Just as sound travels in air or ocean waves travel through water, light travels through the aether.

Blood is manufactured in the liver, carried by veins, and absorbed by the body's tissues, so the body needs to constantly produce new blood. Veins and arteries carry two different substances, which is why they're different colours.

Characteristics can be developed by an individual plant or animal and passed on to its offspring: a giraffe that's stretched its neck to reach higher leaves on trees has longer-necked descendants. An animal can even develop whole new organs if the need arises! And these new developments are always beneficial.

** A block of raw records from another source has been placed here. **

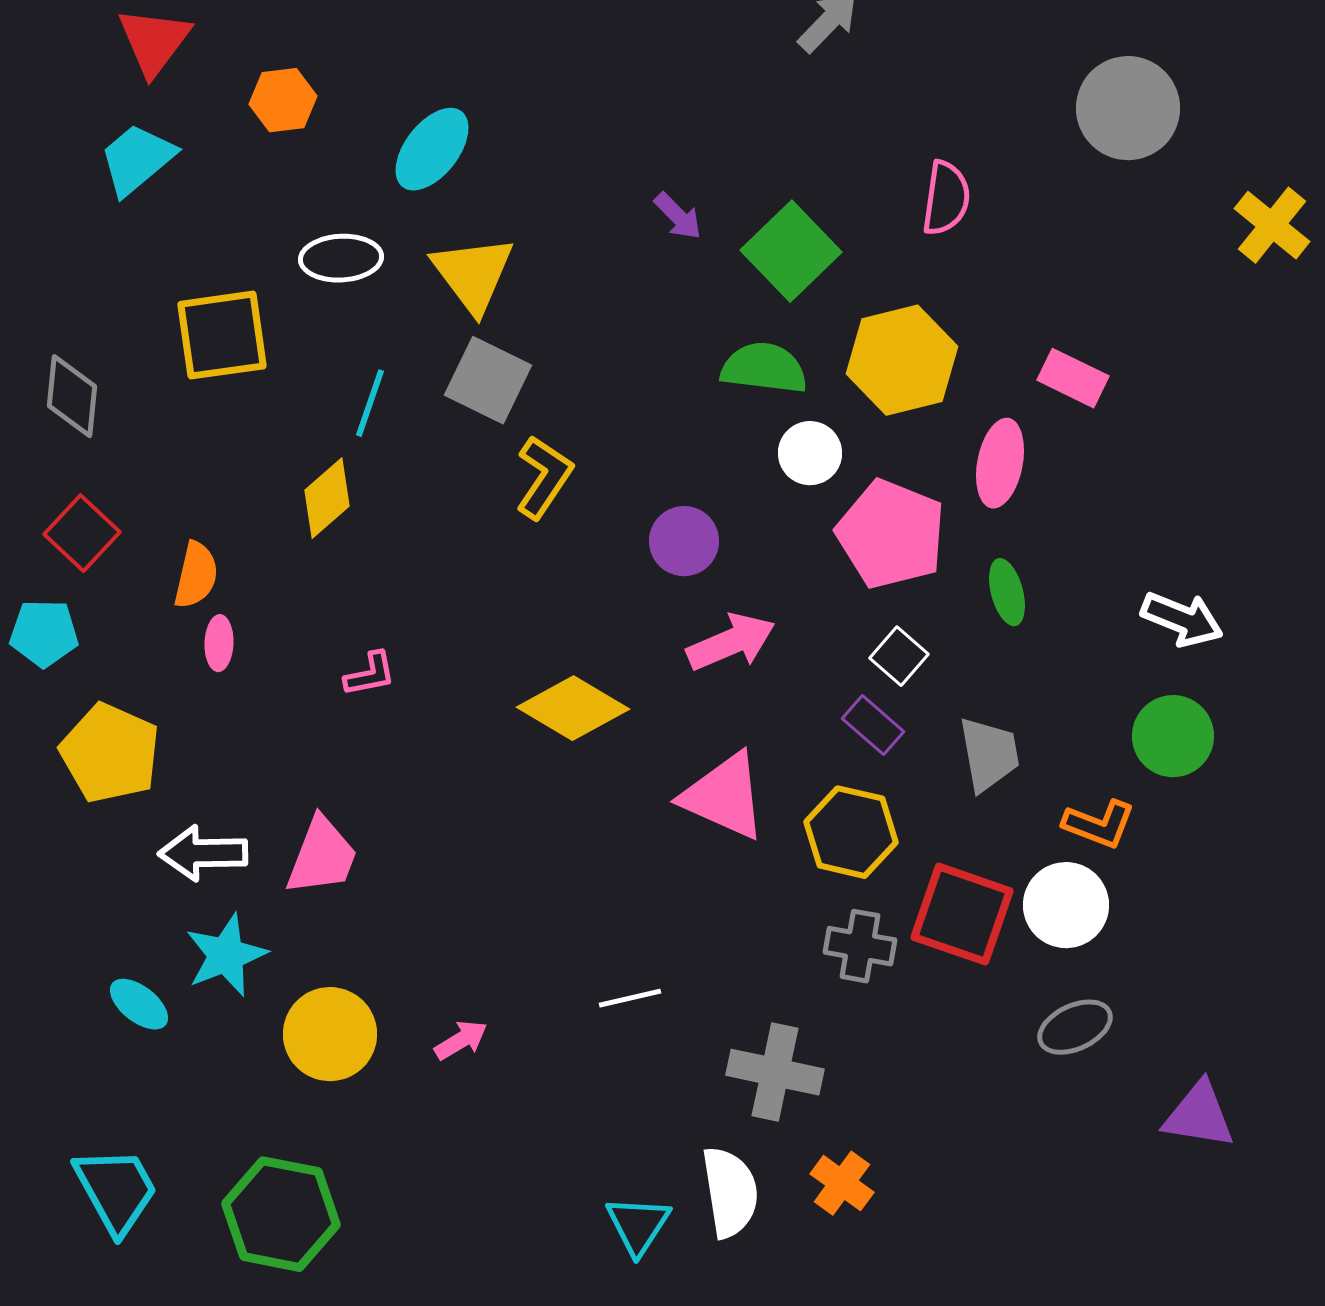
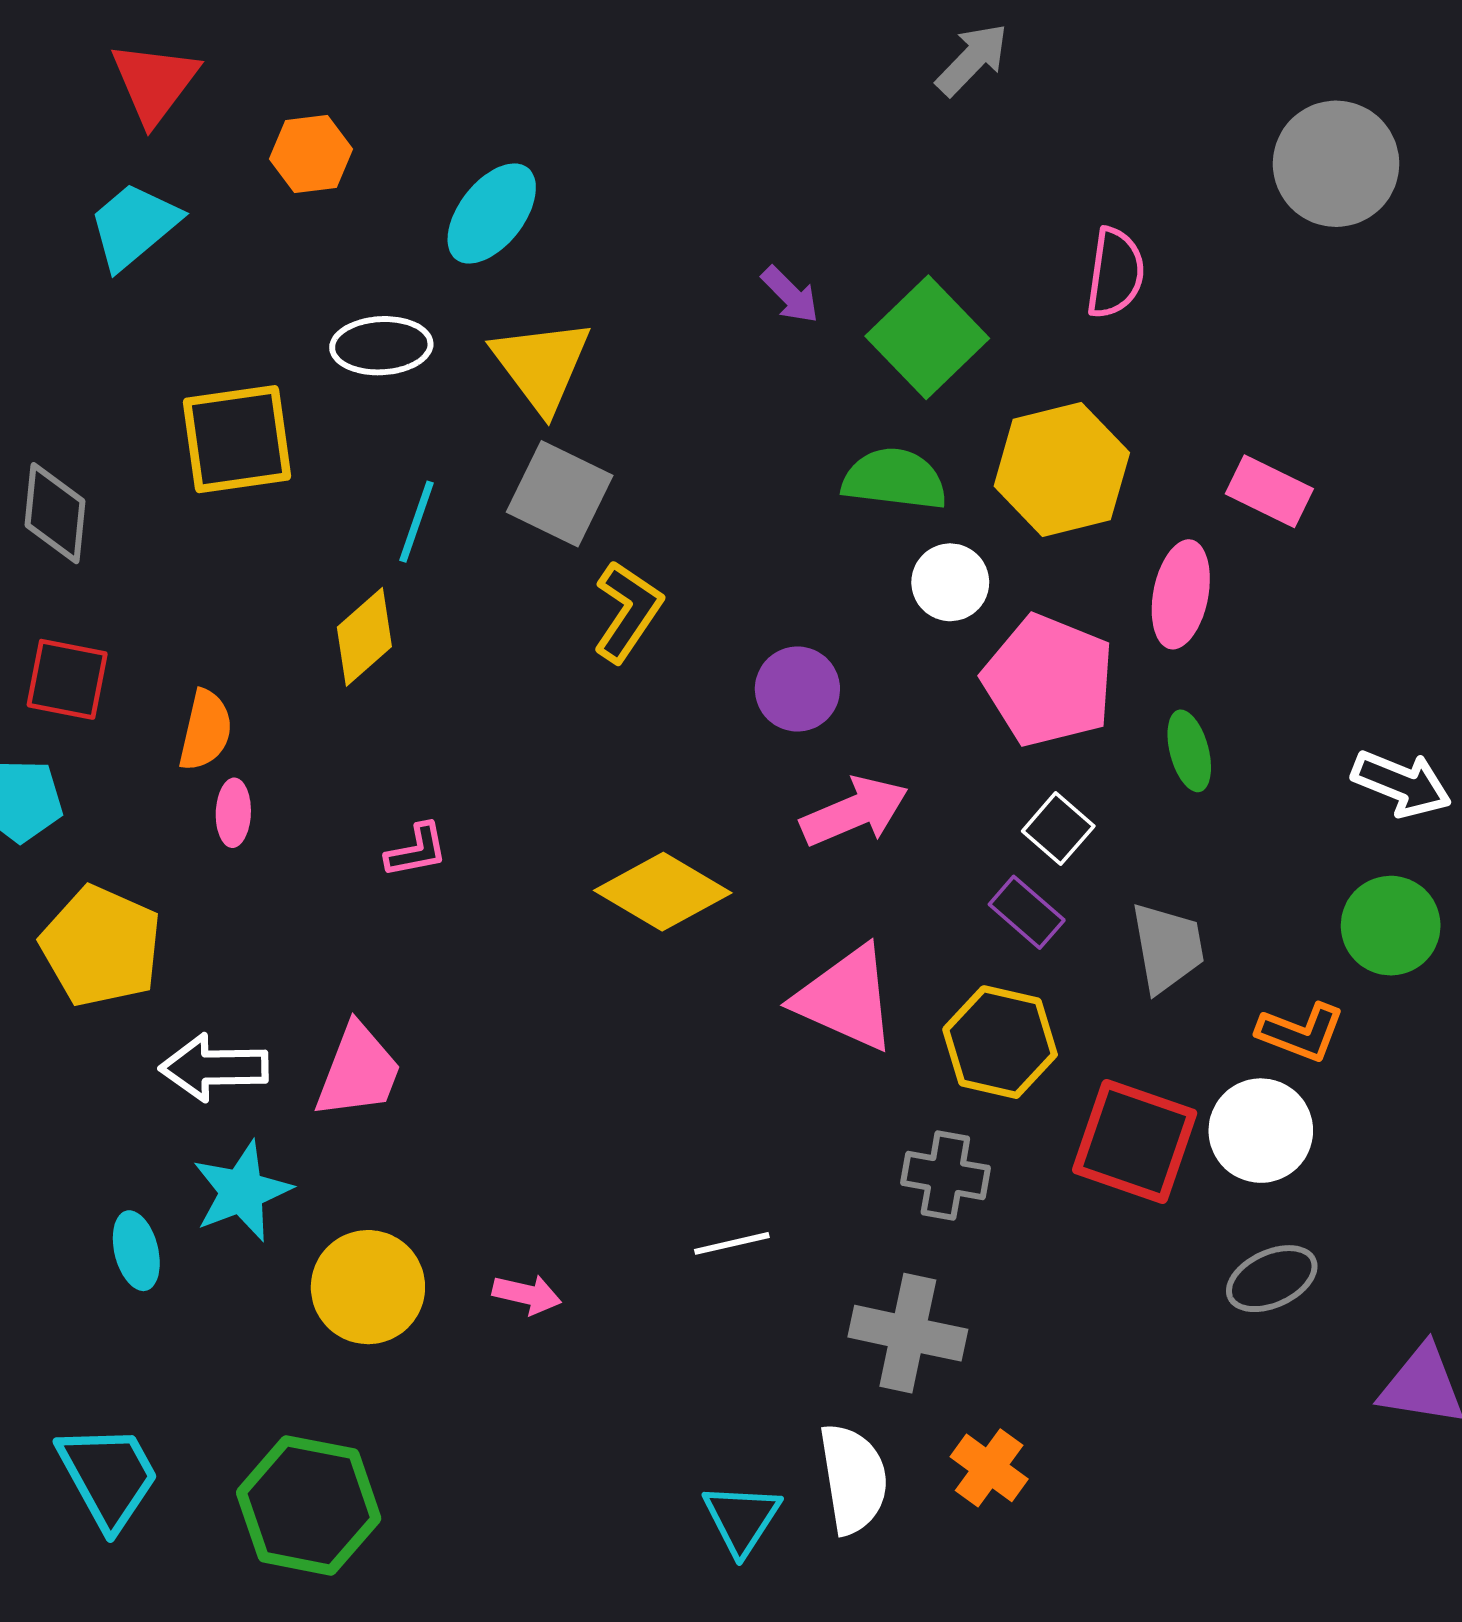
red square: (82, 533) -> (67, 679), turned -32
gray cross: (860, 946) -> (945, 1175), moved
cyan ellipse: (139, 1004) -> (136, 1251), turned 38
pink arrow: (461, 1040) -> (527, 1294), turned 44

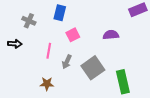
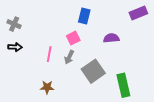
blue rectangle: (60, 13) -> (84, 16), moved
gray cross: (29, 21) -> (14, 24), moved
gray arrow: (67, 62) -> (69, 57), moved

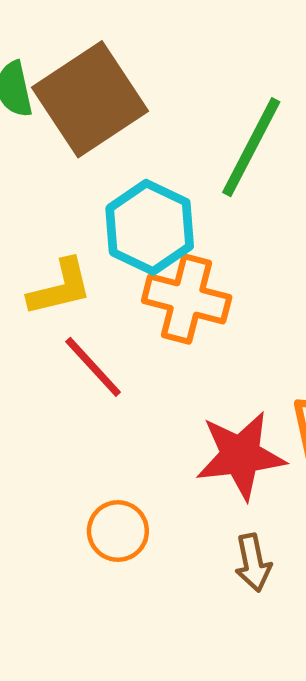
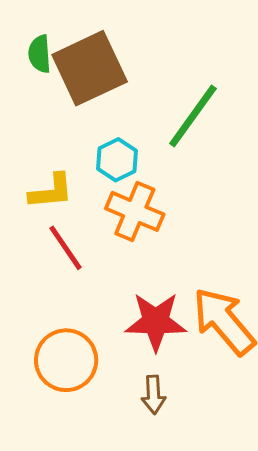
cyan hexagon: (150, 227) -> (117, 160), size x0.7
orange circle: (118, 531) -> (66, 360), size x1.5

In this world, light travels at infinite speed, everything possesses caloric (which flows out of something when its temperature rises), maggots arise spontaneously from meat itself, earthquakes are caused by atmospheric disturbances, phlogiston escapes from anything that is burning. and Saturn sometimes grows bulges that look like ears (other times, the ears cannot be seen).

This strange world exists not in quaint folk tales, bad sci-fi or ignorant superstition. These are all ideas that were at some point held widely or prominently by the best scientific thinkers in the West.

I love to contemplate the dead ends, cul-de-sacs, wrong turns and diversions in the history of science because they're good illustrations of what a human endeavour science is, and that I am not as different or distant from great scientists as I might think...or as my poor grades in maths would indicate.

Indeed, it's some consolation that several famous scientists have been poor students as well. Some were just poor. Some suffered from poor health. Some were a disappointment to their parents, members of unpopular religious or ethnic minorities...or, in too-few cases, members of the unpopular majority of womanhood. Some slept with other people's wives. Some trained in other subjects or had no academic training at all. Some had wildly unrelated jobs (my favourite is Edmond Halley, who was a sea captain and delighted in being called Captain Halley long before he could be called Dr Halley).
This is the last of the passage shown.